‹ Bacaan Rohani

Dari homili tentang Injil oleh Santo Gregorius Agung, Paus

Tuhan mengikuti para pewarta-Nya

Gregorius Agung, Paus Masa Biasa

Saudara-saudari terkasih, Tuhan dan Juruselamat kita kadang-kadang memberi kita pengajaran dengan kata-kata dan kadang-kadang dengan tindakan. Perbuatan-Nya sendiri adalah perintah bagi kita; dan setiap kali Ia bertindak dalam keheningan, Ia mengajar kita apa yang harus kita lakukan. Misalnya, Ia mengutus murid-murid-Nya untuk berkhotbah berdua-dua, karena perintah kasih itu rangkap dua,kasih kepada Allah dan kepada sesama.

Tuhan mengutus murid-murid-Nya untuk berkhotbah berdua-dua untuk mengajar kita secara diam-diam bahwa siapa pun yang gagal dalam kasih terhadap sesamanya sama sekali tidak boleh mengambil alih tugas berkhotbah.

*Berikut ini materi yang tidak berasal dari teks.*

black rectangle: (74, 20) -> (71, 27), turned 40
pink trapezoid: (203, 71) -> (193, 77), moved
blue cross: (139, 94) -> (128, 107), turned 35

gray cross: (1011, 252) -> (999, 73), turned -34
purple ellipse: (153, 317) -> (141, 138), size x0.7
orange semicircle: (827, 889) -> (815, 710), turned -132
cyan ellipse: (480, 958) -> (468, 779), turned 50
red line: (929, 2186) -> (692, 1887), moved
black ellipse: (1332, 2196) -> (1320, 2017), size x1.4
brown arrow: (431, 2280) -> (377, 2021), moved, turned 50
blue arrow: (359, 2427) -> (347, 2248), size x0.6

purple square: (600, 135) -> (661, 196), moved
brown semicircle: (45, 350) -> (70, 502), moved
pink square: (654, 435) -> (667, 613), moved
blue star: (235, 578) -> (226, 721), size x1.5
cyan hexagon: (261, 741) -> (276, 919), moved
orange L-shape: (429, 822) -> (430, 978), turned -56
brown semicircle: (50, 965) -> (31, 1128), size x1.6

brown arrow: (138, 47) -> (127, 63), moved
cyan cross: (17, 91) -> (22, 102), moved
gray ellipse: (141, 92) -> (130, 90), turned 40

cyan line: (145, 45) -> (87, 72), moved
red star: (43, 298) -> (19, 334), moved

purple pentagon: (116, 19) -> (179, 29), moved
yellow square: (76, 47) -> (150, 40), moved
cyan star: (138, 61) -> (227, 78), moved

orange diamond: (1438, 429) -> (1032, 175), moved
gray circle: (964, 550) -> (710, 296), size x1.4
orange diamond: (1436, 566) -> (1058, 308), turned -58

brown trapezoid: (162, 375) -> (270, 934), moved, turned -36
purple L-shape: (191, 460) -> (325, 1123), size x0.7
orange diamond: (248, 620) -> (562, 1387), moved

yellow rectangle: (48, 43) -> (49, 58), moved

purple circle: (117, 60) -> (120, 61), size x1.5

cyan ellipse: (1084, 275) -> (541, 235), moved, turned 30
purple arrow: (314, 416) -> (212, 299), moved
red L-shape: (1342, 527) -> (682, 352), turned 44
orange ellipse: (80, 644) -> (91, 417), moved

Benarlah dikatakan bahwa Ia mengutus mereka mendahului-Nya ke setiap kota dan tempat di mana Ia sendiri akan pergi. Sebab Tuhan mengikuti para pewarta, karena khotbah mendahului untuk mempersiapkan jalan, dan kemudian ketika kata-kata nasihat telah mendahului dan menegakkan kebenaran dalam pikiran kita, Tuhan datang untuk tinggal di dalam kita. Kepada mereka yang berkhotbah, Yesaya berkata: Persiapkanlah jalan Tuhan, luruskanlah jalan-jalan Allah kita. Dan pemazmur berkata kepada mereka: Buatlah jalan bagi Dia yang terbit di atas matahari terbenam. Tuhan terbit di atas matahari terbenam karena dari tempat yang sama di mana Ia tidur dalam kematian, Ia bangkit kembali dan menyatakan kemuliaan yang lebih besar. Ia terbit di atas matahari terbenam karena dalam kebangkitan-Nya Ia menginjak-injak kematian yang Ia alami. Oleh karena itu, kita membuat jalan bagi Dia yang terbit di atas matahari terbenam ketika kita mewartakan kemuliaan-Nya kepada Anda, sehingga ketika Ia sendiri mengikuti kita, Ia dapat menerangi Anda dengan kasih-Nya.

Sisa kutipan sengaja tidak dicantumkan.